Земал оглядел всех присутствующих с самой дружелюбной улыбкой на губах. На Рголе и Девлике взгляд задерживался особенно долго.
– Даже угроза смерти не заставит меня отступить – как это бывало уже не раз, спросите всех, кто хоть немного знает Земала! Если нужно наступать, я и мои Грязнули будем готовы к этому хоть завтра.
– Старый хорек! Ты всегда умел выкручиваться, вот это точно подтвердит любой, кто знаком с тобой хотя бы месяц! – воскликнула Хойрада. – Спешу сообщить, что я тоже не собираюсь увиливать и отступать.
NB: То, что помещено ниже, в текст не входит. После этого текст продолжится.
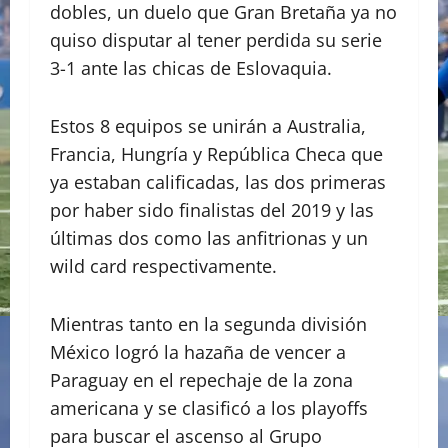
dobles, un duelo que Gran Bretaña ya no
quiso disputar al tener perdida su serie
3-1 ante las chicas de Eslovaquia.
Estos 8 equipos se unirán a Australia,
Francia, Hungría y República Checa que
ya estaban calificadas, las dos primeras
por haber sido finalistas del 2019 y las
últimas dos como las anfitrionas y un
wild card respectivamente.
Mientras tanto en la segunda división
México logró la hazaña de vencer a
Paraguay en el repechaje de la zona
americana y se clasificó a los playoffs
para buscar el ascenso al Grupo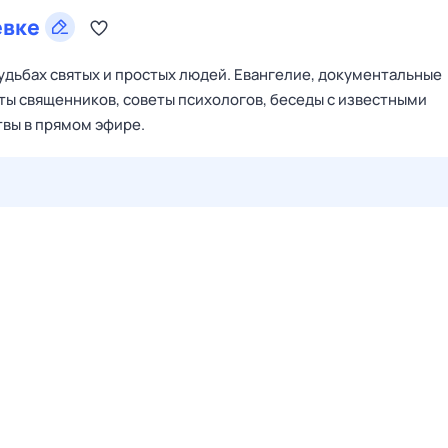
евке
судьбах святых и простых людей. Евангелие, документальные
ты священников, советы психологов, беседы с известными
вы в прямом эфире.
28 июл,
вт
29 июл,
ср
30 июл,
чт
31 июл,
пт
1 авг,
сб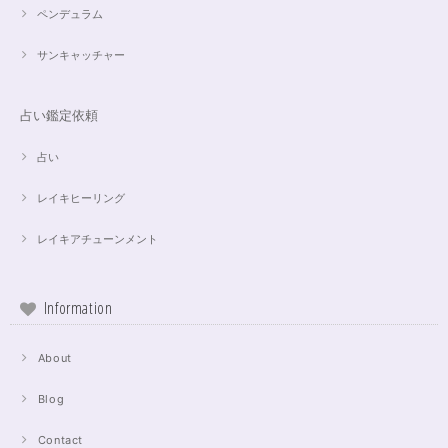
ペンデュラム
サンキャッチャー
占い鑑定依頼
占い
レイキヒーリング
レイキアチューンメント
Information
About
Blog
Contact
Я тоже попала под влияние отвратительной зимы, но теперь готова очнуться.
Бейруб, упершийся руками в толстые бока, метал по сторонам гневные взгляды.
– Во всем виноват я?? – прорычал он. – Валите грязь на старого Бейруба? Давайте, давайте! Он привык к грязи, ведь недаром он похож на жирную свинью… Я знаю каждую мысль в ваших головах… но не дождетесь, чтобы я показал слабость. Больше ни одного слова. Я подчиняюсь. Я покажу вам, кто такой Бейруб, в ближайшее время.
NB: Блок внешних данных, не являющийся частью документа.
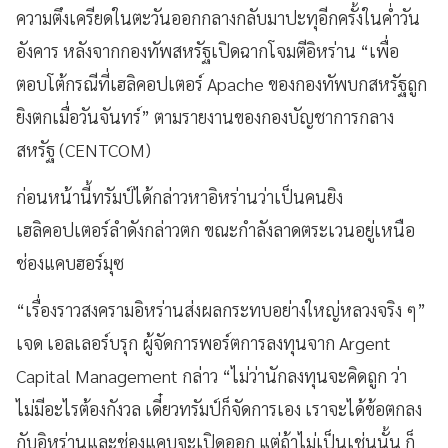
ความตึงเครียดในตะวันออกกลางกลับมาปะทุอีกครั้งในค่ำวัน
อังคาร หลังจากกองทัพสหรัฐเปิดฉากโจมตีอิหร่าน “เพื่อ
ตอบโต้กรณีที่เฮลิคอปเตอร์ Apache ของกองทัพบกสหรัฐถูก
ยิงตกเมื่อวันจันทร์” ตามรายงานของกองบัญชาการกลาง
สหรัฐ (CENTCOM)
ก่อนหน้านี้ทรัมป์ได้กล่าวหาอิหร่านว่าเป็นคนยิง
เฮลิคอปเตอร์ลำดังกล่าวตก ขณะกำลังลาดตระเวนอยู่เหนือ
ช่องแคบฮอร์มุซ
“เรื่องราวสงครามอิหร่านส่งผลกระทบอย่างใหญ่หลวงจริง ๆ”
เจด เอลเลอร์บรุก ผู้จัดการพอร์ตการลงทุนจาก Argent
Capital Management กล่าว “ไม่ว่านักลงทุนจะคิดถูก ว่า
ไม่มีอะไรต้องกังวล เดี๋ยวทรัมป์ก็จัดการเอง เราจะได้ข้อตกลง
กับอิหร่านและช่องแคบจะเปิดออก แต่ถ้าไม่เป็นเช่นนั้น ก็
Таким образом, собравшиеся колдуны выразили свое согласие с планом Ргола. Никто не требовал высказать свое мнение у Низгурика, так как ему пока еще рано было иметь любое мнение, отличное от учителя. Впрочем, не говорил еще Девлик. Все собравшиеся невольно обратили к нему лица – нахмуренные, каменно-равнодушные или излучающие притворное благожелательство.
– Отличное решение, – сказал им мертвец, не отвечая ни на один взгляд. – Мы спланировали нашу партию в этом танце смерти, но для успеха нужно еще помочь сделать правильные па нашим «партнерам».
– Верно! – подхватил Перстенек и слащаво улыбнулся. Низгурик послушно повторил его улыбку, даже Хойрада кисло ухмыльнулась. – Кто знает, вдруг Высокий Лемгас, командующий противостоящей нам сейчас армией Белых, окажется достаточно умным, чтобы избегать боя в ожидании подмоги?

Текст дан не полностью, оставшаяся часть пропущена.